A maçonaria pode não ser um negócio, mas o segredo é a alma das lojas. "Não é nenhuma organização de massas, não é nenhum partido nem religião. Deve haver um certo cuidado na qualidade dos seus membros", diz o professor catedrático da Universidade de Lisboa.
António Ventura, "construtor" de um ideal de "aprendiz eterno", quer abalar a ideia de "gruta misteriosa" que chama mais as atenções pela extravagância dos rituais do que pelas boas práticas de "homens livres e de bons costumes". "A questão da discrição é pessoal. Nada impede que o maçom se assuma, ou não, publicamente. Muitos dos que fazem coisas muito positivas não se revelam", garante o maçom.
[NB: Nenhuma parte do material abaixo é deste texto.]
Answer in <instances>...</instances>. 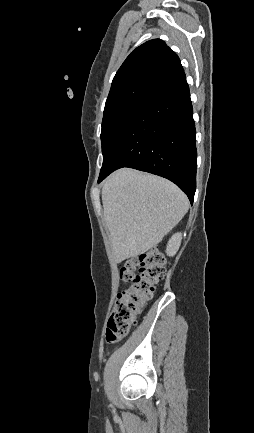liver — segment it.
Segmentation results:
<instances>
[{"label": "liver", "instance_id": "obj_1", "mask_svg": "<svg viewBox=\"0 0 254 433\" xmlns=\"http://www.w3.org/2000/svg\"><path fill=\"white\" fill-rule=\"evenodd\" d=\"M102 202L117 263L155 247L189 208L172 182L132 169L118 170L104 182Z\"/></svg>", "mask_w": 254, "mask_h": 433}]
</instances>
Os maçons só podem ser revelados pelo Grande Oriente Lusitano após a morte. Pelo estigma e "por uma ideia negativa criada deliberadamente", muitos mantêm-se tapados por uma capa. "Um maçom, por exemplo, ligado à instituição da Igreja pode achar que será marginalizado se admitir", remata o Grão-Mestre adjunto do GOL.
"A Maçonaria de Portas Abertas" não dá a outra face à luz do dia. Ficam mais perguntas do que respostas, ideologia promulgada pela ordem que diz estimular "o questionamento e a reflexão". Talvez seja esse, então, o propósito: deixar a sociedade a pensar.
"Não se pode alterar um texto histórico", que deixa as mulheres de fora
"A maçonaria, quando surge em Inglaterra em 1717, assenta sobre a constituição de Anderson, a qual contempla apenas 'homens livres e de bons costumes'. Temos de pensar este texto no contexto da época. As mulheres não tinham participação na sociedade", conta Inês Moreira.
O mundo da maçonaria é, então, um "clube de sócios" que abrange "todas as cores partidárias e religiões", mas onde a igualdade de género ainda não foi iniciada. "A grande maioria do mundo da maçonaria é masculina. A mulher continua à parte em muitos casos", revela a historiadora. Inseridas numa sociedade patriarcal, foram as mulheres da maçonaria "as grandes impulsionadoras da instituição do direito feminino ao voto".
Carolina Beatriz Ângelo, a primeira mulher a votar em Portugal, em 1911 - porque era viúva e cabeça-de-casal -, Ana de Castro Osório, Maria Veleda, que lutou pela educação das crianças e pelos direitos das mulheres e ideais republicanos, Maria Belo, que foi Grã-Mestra da Grande Loja Feminina de Portugal, Manuela Cruzeiro, ainda viva, e que teve "um grande papel no pós-25 de Abril", marcaram a sociedade por fora e também no seu avesso, porque nas linhas invisíveis também se escreve História.